Despite the current method of examining strain and strain rate imaging offline, eventually the challenge with 3-D speckle tracking may be to implement fully 3-D speckle tracking in a clinical setting. There are several challenges to implementing 3-D strain and strain rate imaging in real time. The first challenge is acquiring 3-D data at an adequate rate. Currently, strain imaging is acquired at modest frame rates, but the results indicate that volume rates of 200 Hz or higher may benefit tracking performance. The requirements for obtaining a full 90° lateral sector scan with an amount of elevation data sufficient for 3-D speckle tracking (approximately 5°) does not seem trivial. However, for cardiac strain imaging, acquiring a full lateral cross section with enough elevation data for tracking in all 3 dimensions is an immediately realizable imaging sequence on some commercial volumetric ultrasound scanners. Assuming an imaging depth of 16 cm, a sound speed of 1540 m/s, and a receive beam sequence with 1° sampling in both the lateral and elevational dimensions, a 90° × 5° field of view could be obtained at a volume rate of 200 Hz if at least 19 beams could be acquired in parallel. This hypothetical sequence is not implementable on most scanners, but a slight decrease in the field of view or volume rate could increase the number of scanners capable of running high-quality 3-D speckle tracking sequences.

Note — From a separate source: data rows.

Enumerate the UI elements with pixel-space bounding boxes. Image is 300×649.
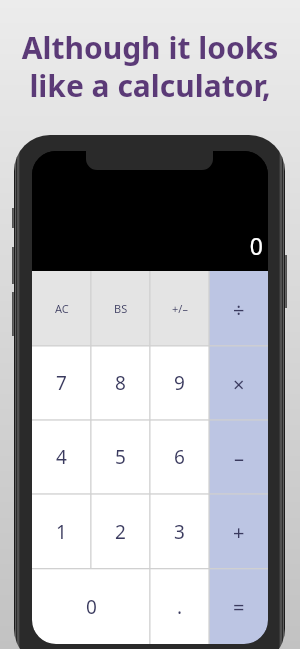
button[interactable]: 9 [150,346,209,420]
staticText: 5 [115,444,126,470]
button[interactable]: AC [32,271,91,346]
staticText: Although it looks like a calculator, [0,27,300,106]
button[interactable]: 0 [32,569,150,644]
button[interactable]: – [209,420,268,494]
staticText: 0 [239,230,263,261]
button[interactable]: 8 [91,346,150,420]
staticText: 9 [174,370,185,396]
staticText: 6 [174,444,185,470]
staticText: . [177,594,183,620]
staticText: 4 [56,444,67,470]
button[interactable]: 2 [91,494,150,569]
button[interactable]: BS [91,271,150,346]
staticText: 8 [115,370,126,396]
staticText: AC [55,301,69,316]
button[interactable]: 5 [91,420,150,494]
staticText: ÷ [233,296,245,323]
button[interactable]: = [209,569,268,644]
staticText: = [233,594,245,621]
staticText: × [233,371,245,398]
staticText: 2 [115,519,126,545]
staticText: BS [114,301,128,316]
staticText: 7 [56,370,67,396]
button[interactable]: 1 [32,494,91,569]
staticText: + [233,519,245,546]
button[interactable]: ÷ [209,271,268,346]
button[interactable]: 4 [32,420,91,494]
staticText: 1 [56,519,67,545]
button[interactable]: 6 [150,420,209,494]
button[interactable]: + [209,494,268,569]
button[interactable]: . [150,569,209,644]
button[interactable]: × [209,346,268,420]
staticText: 3 [174,519,185,545]
staticText: +/– [172,301,188,316]
button[interactable]: +/– [150,271,209,346]
staticText: – [234,445,244,472]
button[interactable]: 3 [150,494,209,569]
button[interactable]: 7 [32,346,91,420]
staticText: 0 [86,594,97,620]
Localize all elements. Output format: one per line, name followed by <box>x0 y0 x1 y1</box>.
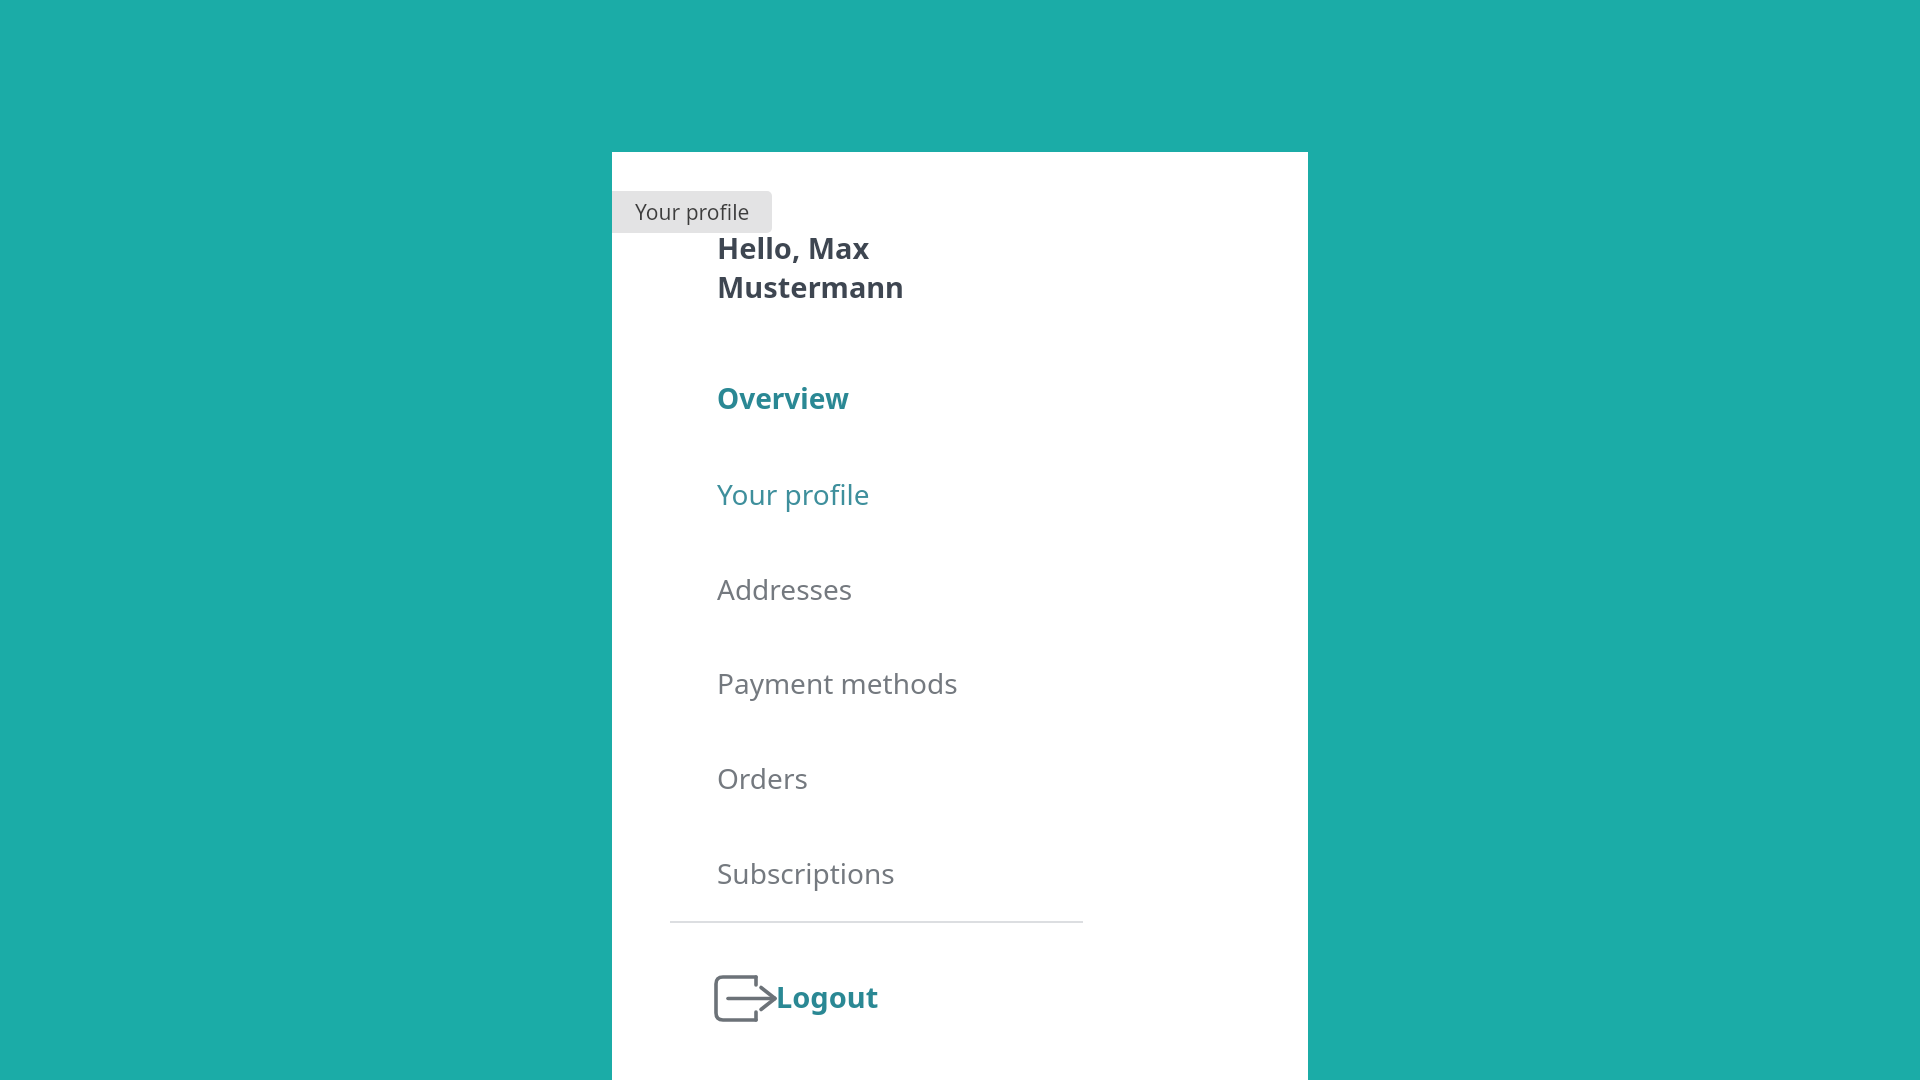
staticText: Addresses <box>717 570 853 608</box>
staticText: Subscriptions <box>717 854 895 892</box>
button[interactable]: Your profile <box>612 458 1308 530</box>
staticText: Payment methods <box>717 664 958 702</box>
button[interactable]: Logout <box>710 965 879 1027</box>
button[interactable]: Payment methods <box>612 647 1308 719</box>
button[interactable]: Addresses <box>612 553 1308 625</box>
staticText: Orders <box>717 759 808 797</box>
staticText: Your profile <box>717 475 870 513</box>
button[interactable]: Your profile <box>612 191 772 233</box>
staticText: Overview <box>717 379 849 417</box>
staticText: Logout <box>776 977 879 1016</box>
button[interactable]: Overview <box>612 362 1308 434</box>
staticText: Your profile <box>635 198 750 227</box>
button[interactable]: Orders <box>612 742 1308 814</box>
staticText: Hello, Max <box>717 228 870 267</box>
button[interactable]: Subscriptions <box>612 837 1308 909</box>
staticText: Mustermann <box>717 267 904 306</box>
other: Logout <box>710 970 768 1022</box>
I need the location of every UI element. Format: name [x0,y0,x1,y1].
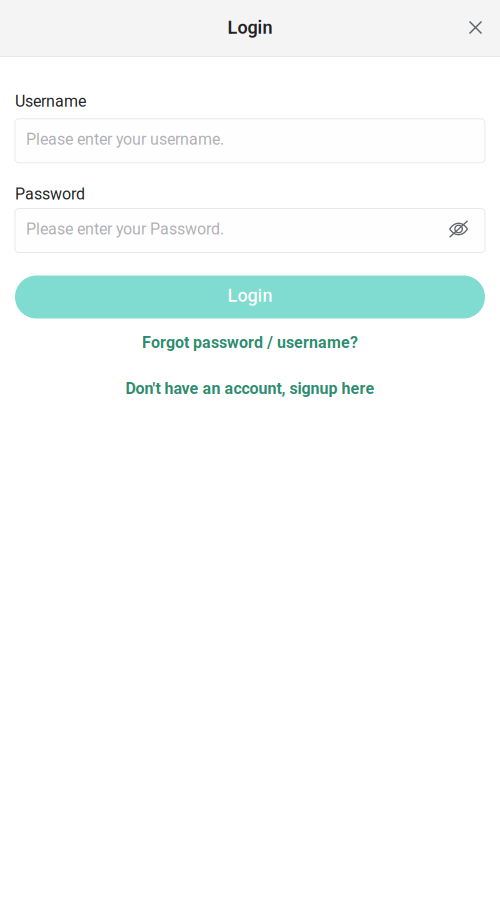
button[interactable]: Don't have an account, signup here [15,376,485,400]
button[interactable]: Show password [449,222,468,236]
staticText: Username [15,92,86,111]
button[interactable]: Password text field [26,220,224,238]
button[interactable]: Forgot password / username? [15,330,485,354]
staticText: Login [228,285,272,306]
staticText: Don't have an account, signup here [126,379,374,398]
button[interactable]: Close [457,9,494,48]
staticText: Login [228,17,272,38]
staticText: Please enter your username. [26,130,224,149]
button[interactable]: Username text field [15,119,485,163]
staticText: Please enter your Password. [26,220,224,238]
staticText: Forgot password / username? [142,333,358,352]
staticText: Password [15,185,85,204]
button[interactable]: Login [15,276,485,318]
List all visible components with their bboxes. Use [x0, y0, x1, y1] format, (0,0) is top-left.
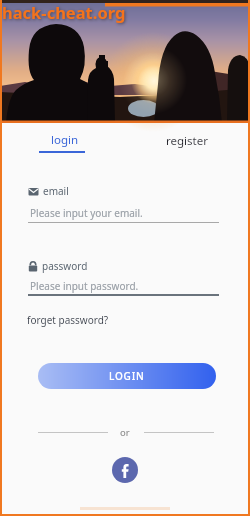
button[interactable]: login: [2, 127, 125, 157]
staticText: LOGIN: [109, 369, 145, 383]
staticText: login: [51, 132, 79, 148]
button[interactable]: [112, 457, 138, 483]
staticText: Please input your email.: [30, 206, 143, 220]
button[interactable]: [28, 200, 219, 224]
button[interactable]: register: [125, 127, 248, 157]
staticText: register: [166, 133, 208, 149]
button[interactable]: LOGIN: [38, 363, 216, 389]
staticText: or: [120, 426, 130, 439]
staticText: hack-cheat.org: [2, 1, 126, 23]
button[interactable]: forget password?: [27, 313, 109, 327]
staticText: Please input password.: [30, 279, 139, 293]
staticText: password: [42, 259, 88, 273]
staticText: email: [43, 184, 69, 198]
button[interactable]: [28, 273, 219, 296]
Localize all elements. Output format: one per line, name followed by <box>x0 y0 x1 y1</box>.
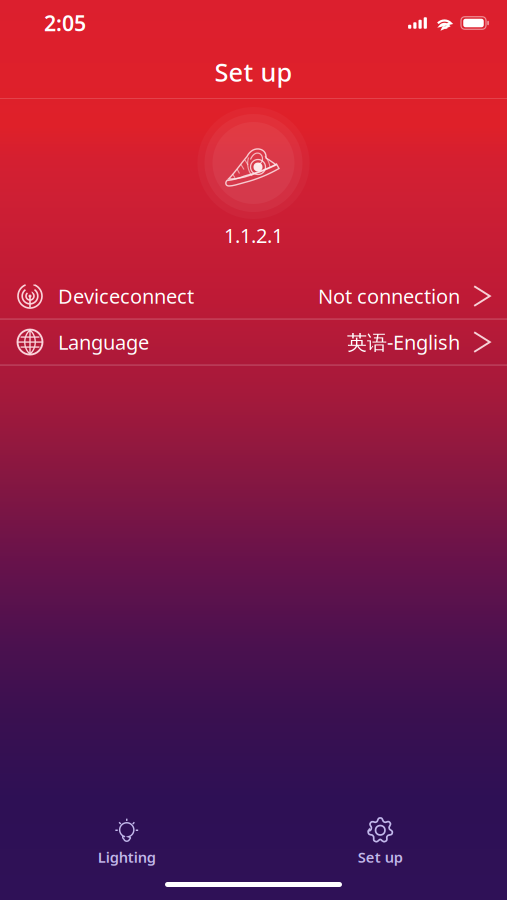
staticText: 英语-English <box>347 329 460 355</box>
staticText: Set up <box>214 55 292 89</box>
button[interactable]: Set up <box>315 814 445 870</box>
button[interactable]: Deviceconnect <box>0 274 507 319</box>
staticText: Language <box>58 329 149 355</box>
staticText: Not connection <box>318 283 460 309</box>
staticText: Deviceconnect <box>58 283 194 309</box>
button[interactable]: Language <box>0 320 507 365</box>
staticText: 1.1.2.1 <box>224 222 283 249</box>
staticText: 2:05 <box>44 9 86 37</box>
button[interactable]: Lighting <box>62 814 192 870</box>
staticText: Lighting <box>98 847 156 867</box>
staticText: Set up <box>358 847 403 867</box>
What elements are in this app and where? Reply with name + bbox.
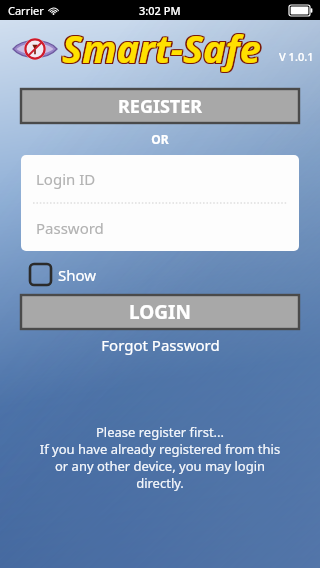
staticText: REGISTER xyxy=(118,94,203,119)
staticText: V 1.0.1 xyxy=(279,49,314,64)
staticText: LOGIN xyxy=(129,299,191,325)
button[interactable]: Login ID xyxy=(21,155,299,202)
staticText: Forgot Password xyxy=(101,335,220,355)
staticText: 3:02 PM xyxy=(139,3,181,18)
button[interactable]: Password xyxy=(21,204,299,251)
staticText: Show xyxy=(58,265,97,285)
button[interactable]: Forgot Password xyxy=(0,335,320,355)
staticText: Please register first... If you have alr… xyxy=(12,423,308,492)
staticText: Login ID xyxy=(36,169,96,189)
staticText: Password xyxy=(36,218,104,238)
button[interactable]: LOGIN xyxy=(21,295,299,329)
button[interactable]: Show xyxy=(30,264,97,285)
staticText: Carrier xyxy=(8,3,44,18)
button[interactable]: REGISTER xyxy=(21,89,299,123)
staticText: OR xyxy=(0,131,320,147)
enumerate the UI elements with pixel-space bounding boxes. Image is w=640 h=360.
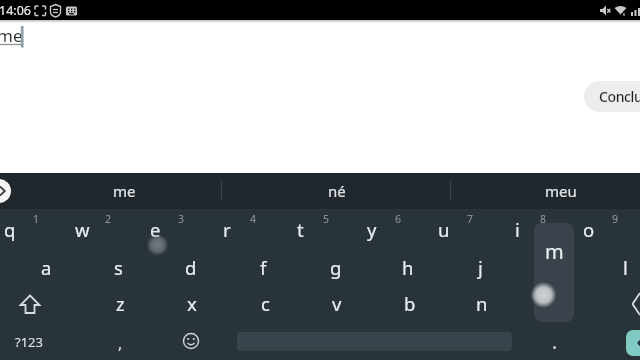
button[interactable] [626,330,640,356]
staticText: i [515,217,520,242]
button[interactable]: h [373,249,443,285]
button[interactable]: t [265,211,335,247]
staticText: . [552,329,558,355]
staticText: r [223,217,231,242]
button[interactable]: y [337,211,407,247]
staticText: c [261,291,270,316]
button[interactable]: v [302,285,372,321]
staticText: 8 [540,212,547,226]
staticText: n [476,291,488,316]
button[interactable]: f [228,249,298,285]
staticText: g [330,255,342,280]
staticText: b [404,291,416,316]
staticText: 14:06 [0,2,31,19]
button[interactable]: a [11,249,81,285]
button[interactable]: Concluído [584,81,640,112]
staticText: , [118,332,123,354]
button[interactable] [620,285,640,321]
button[interactable]: k [518,249,588,285]
button[interactable]: z [85,285,155,321]
button[interactable]: d [156,249,226,285]
staticText: 3 [178,212,185,226]
staticText: 2 [105,212,112,226]
staticText: d [185,255,197,280]
staticText: me [0,24,23,47]
staticText: v [332,291,342,316]
staticText: Concluído [599,87,640,106]
button[interactable]: né [277,174,397,208]
staticText: ?123 [15,333,43,351]
button[interactable]: w [47,211,117,247]
button[interactable]: i [482,211,552,247]
staticText: 7 [467,212,474,226]
button[interactable]: o [554,211,624,247]
button[interactable] [8,285,52,321]
staticText: e [150,217,161,242]
staticText: k [548,255,558,280]
button[interactable]: l [590,249,640,285]
staticText: 4 [250,212,257,226]
button[interactable]: x [157,285,227,321]
staticText: a [41,255,52,280]
staticText: o [583,217,595,242]
staticText: x [187,291,197,316]
button[interactable]: r [192,211,262,247]
staticText: 1 [33,212,40,226]
staticText: né [328,181,346,201]
button[interactable]: q [0,211,45,247]
staticText: 5 [323,212,330,226]
staticText: j [478,255,483,280]
button[interactable]: c [230,285,300,321]
button[interactable]: ?123 [1,325,57,359]
staticText: m [545,238,564,265]
button[interactable]: n [447,285,517,321]
button[interactable]: s [83,249,153,285]
staticText: t [297,217,304,242]
button[interactable]: . [520,324,590,360]
staticText: l [623,255,628,280]
staticText: s [114,255,123,280]
staticText: q [4,217,16,242]
button[interactable]: j [445,249,515,285]
button[interactable]: u [409,211,479,247]
staticText: w [75,217,90,242]
staticText: z [116,291,125,316]
staticText: u [438,217,450,242]
button[interactable] [0,179,11,203]
staticText: me [113,181,136,201]
button[interactable]: b [375,285,445,321]
staticText: y [367,217,377,242]
staticText: meu [545,181,577,201]
button[interactable]: e [120,211,190,247]
button[interactable]: meu [501,174,621,208]
button[interactable]: , [85,325,155,360]
staticText: f [260,255,267,280]
button[interactable]: me [64,174,184,208]
staticText: 9 [612,212,619,226]
staticText: 6 [395,212,402,226]
staticText: h [402,255,414,280]
button[interactable] [174,324,208,358]
button[interactable]: g [301,249,371,285]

In addition to the difficulties of acquiring raw volumetric data, the second challenge to real-time 3-D motion tracking is its computational expense. Current clinical applications of cardiac strain and strain rate imaging are performed offline. The proposed algorithm may be too inefficient for real-time applications. However, if detected data was determined to be accurate enough, the current algorithm could be simplified by employing a sum-squared-error or sum-absolute-difference cost function. Strategies for accelerating the proposed cost function (normalized cross-correlation) have been presented by Chen et al. [36].

Generally, the best method for tracking volume data remains an open question. This statement applies to both the context of the trade-offs between tracking detected and raw data as well as the best methods for tracking each type of data. The trade-off between detected and raw data tracking has been well established by several investigators [41], [42] The trade-off between the use of the 2 data types will in many cases come down to the available technology and the ability to acquire and process raw data.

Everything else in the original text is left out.